Kubernetes is “as significant” as cloud and virtual machines, Pat Gelsinger says
SAN FRANCISCO–VMware is betting big on Kubernetes as the container orchestration tool to facilitate software development and operations across public, private and hybrid clouds. During the company’s VMworld event today, CEO Pat Gelsinger likened Kubernetes-based orchestration to “improvisational jazz” and said there is industry consensus that the open source platform will connect IT and operations.
Referring to Kubernetes as a “ubiquitous infrastructure,” Gelsinger said, “We’re simply committed to this space and we’re excited to be bringing it to market.” And that plan to make Kubernetes mainstream in the enterprise got a major boost with the recently announced acquisition of Pivotal.
VMware executives repeatedly described three aspects of the company’s Kubernetes vision: build, run, manage. On the build side, Joe Beda, co-creator of Kubernetes and VMware’s principal engineer, said there’s a 5 million-strong pool of developers and Pivotal represents the “premiere developer experience for cloud-native applications.” He said Pivotal and Kubernetes go together like peanut butter and jelly.
In a multi–cloud world, a major messaging point of VMware parent Dell Technologies, “You’ve got to be able to run Kubernetes…with consistency across all these different environments,” Gelsinger said. To that end, the company announced Project Pacific, which builds Kubernetes directly into vSphere, the company’s cloud virtualization platform.
The end goal of Project Pacific is to update vSphere in a future release to be a “Kubernetes native” offering. But that will take quite some time, Gelsinger said, and today customers can tap VMware PKS to proceed with a “smooth on ramp into the future.” For now, container deployment on bare metal and/or virtual machines creates a complementary relationship.
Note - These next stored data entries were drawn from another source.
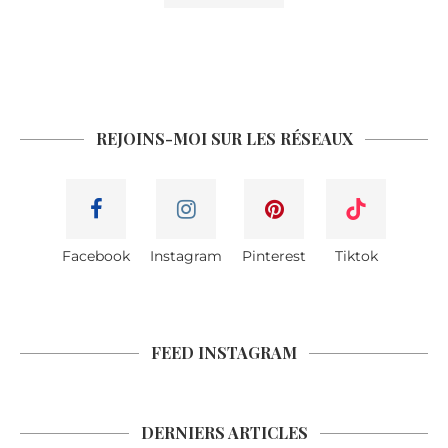
REJOINS-MOI SUR LES RÉSEAUX
Facebook
Instagram
Pinterest
Tiktok
FEED INSTAGRAM
DERNIERS ARTICLES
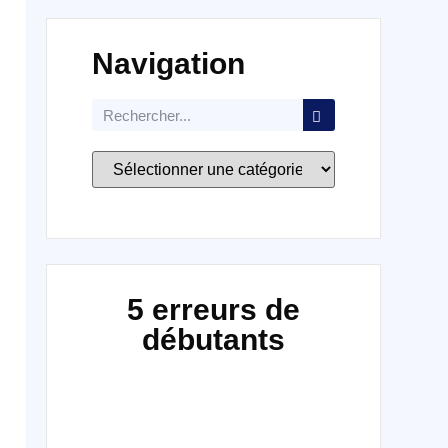
Navigation
5 erreurs de
débutants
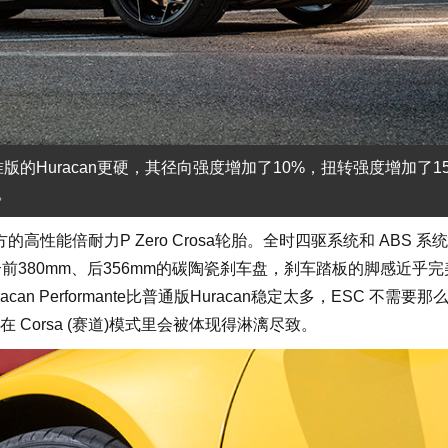
相比标准版的Huracan更硬，其径向强度增加了10%，扭转强度增加了1
。
配方的高性能倍耐力P Zero Crosa轮胎。全时四驱系统和 ABS 系
前380mm、后356mm的碳陶瓷刹车盘，刹车踏板的脚感近乎完
n Performante比普通版Huracan稳定太多，ESC 不需要那
Corsa (赛道)模式里会被体现得淋漓尽致。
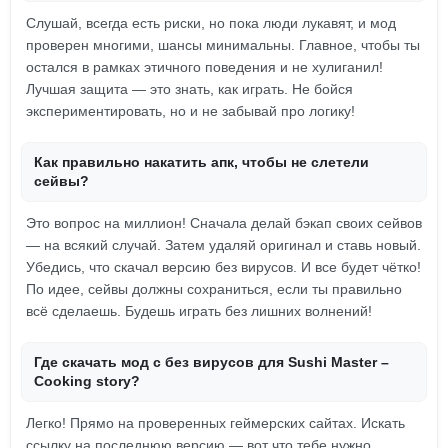
Слушай, всегда есть риски, но пока люди лукавят, и мод
проверен многими, шансы минимальны. Главное, чтобы ты
остался в рамках этичного поведения и не хулиганил!
Лучшая защита — это знать, как играть. Не бойся
экспериментировать, но и не забывай про логику!
Как правильно накатить апк, чтобы не слетели
сейвы?
Это вопрос на миллион! Сначала делай бэкап своих сейвов
— на всякий случай. Затем удаляй оригинал и ставь новый.
Убедись, что скачал версию без вирусов. И все будет чётко!
По идее, сейвы должны сохраниться, если ты правильно
всё сделаешь. Будешь играть без лишних волнений!
Где скачать мод с без вирусов для Sushi Master –
Cooking story?
Легко! Прямо на проверенных геймерских сайтах. Искать
ссылку на последнюю версию — вот что тебе нужно.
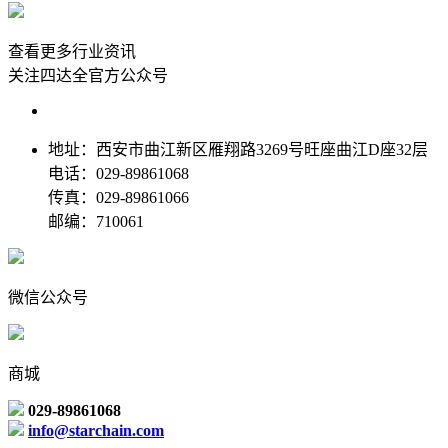
查看更多行业资讯
关注四达全官方公众号
地址：西安市曲江新区雁翔路3269号旺座曲江D座32层
电话：029-89861068
传真：029-89861066
邮编：710061
微信公众号
商城
029-89861068
info@starchain.com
Gelsinger called this strategy the “most significant re-architecting” of vSphere in at least a decade. “You’ve got to be able to run Kubernetes…with consistency across all these different environments.”
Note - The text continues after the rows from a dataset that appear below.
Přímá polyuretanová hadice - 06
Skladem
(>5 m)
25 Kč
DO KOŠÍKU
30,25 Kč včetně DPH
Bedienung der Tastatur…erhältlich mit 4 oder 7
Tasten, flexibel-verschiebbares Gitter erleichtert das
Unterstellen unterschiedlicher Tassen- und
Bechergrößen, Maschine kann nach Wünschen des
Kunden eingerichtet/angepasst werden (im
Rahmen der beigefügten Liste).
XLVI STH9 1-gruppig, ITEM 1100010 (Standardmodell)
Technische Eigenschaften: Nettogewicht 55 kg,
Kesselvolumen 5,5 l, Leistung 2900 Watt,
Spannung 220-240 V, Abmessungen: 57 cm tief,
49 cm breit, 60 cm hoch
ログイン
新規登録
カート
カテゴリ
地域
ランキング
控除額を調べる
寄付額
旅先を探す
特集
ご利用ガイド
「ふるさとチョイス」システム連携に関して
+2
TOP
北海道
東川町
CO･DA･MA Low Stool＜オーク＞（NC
For the management aspect, VMware announced Tanzu Mission Control, a unified tool to manage container clusters wherever they are running. VMware VP of R&D Craig McLuckie, also a Kubernetes co-creator, in a blog post, said centralized management of Kubernetes enables lifecycle management for container clusters; “unified access management;” monitoring; security; back up and recovery; and “resource usage visualization.”
“Once you have all of your Kubernetes managed from one place,” he wrote, “you will be able to take many meaningful actions on individual clusters or across fleets of clusters.” Tanzu Mission Control provides “a degree of neutrality that’s not possible from a cloud service provider, and an openness that is fairly unique to VMware.”
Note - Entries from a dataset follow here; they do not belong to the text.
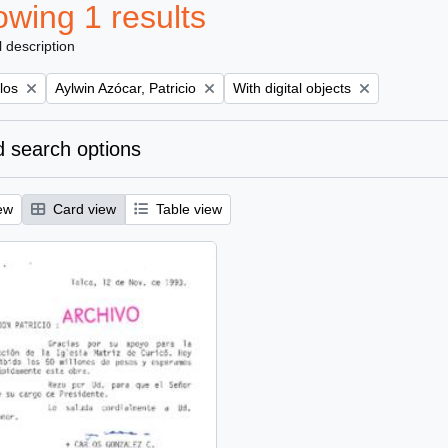
wing 1 results
l description
Remove filter:
Remove filter:
los
Aylwin Azócar, Patricio
With digital objects
 search options
ew
Card view
Table view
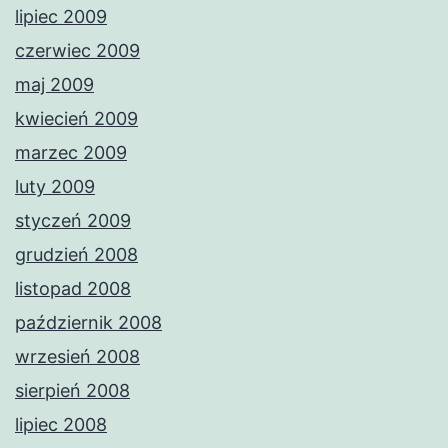
lipiec 2009
czerwiec 2009
maj 2009
kwiecień 2009
marzec 2009
luty 2009
styczeń 2009
grudzień 2008
listopad 2008
październik 2008
wrzesień 2008
sierpień 2008
lipiec 2008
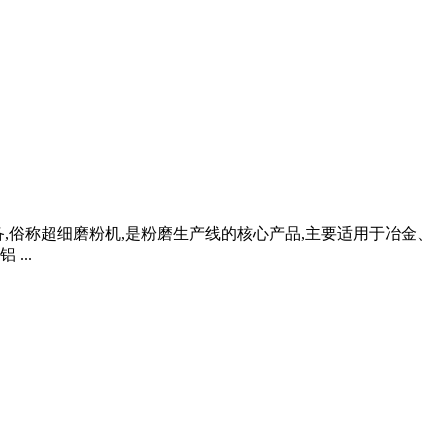
备,俗称超细磨粉机,是粉磨生产线的核心产品,主要适用于冶金、
...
Ahead of VMworld, Dell Technologies announced support for VMware PKS on Dell EMC VxRail cloud platforms meaning a user can run a Kubernetes or traditional workload on a common infrastructure. According to a statement from Dell, “This introduction offers…a single, consistent platform for both traditional and cloud-native workloads, streamlining deployment and operation with full lifecycle management of multiple clusters and enhanced automation, performance and security.”
Following his keynote at a media Q&A, Michael Dell looked on as Gelsinger confidently said, “We believe this is the best strategy for Kubernetes and now we need to go execute against it.”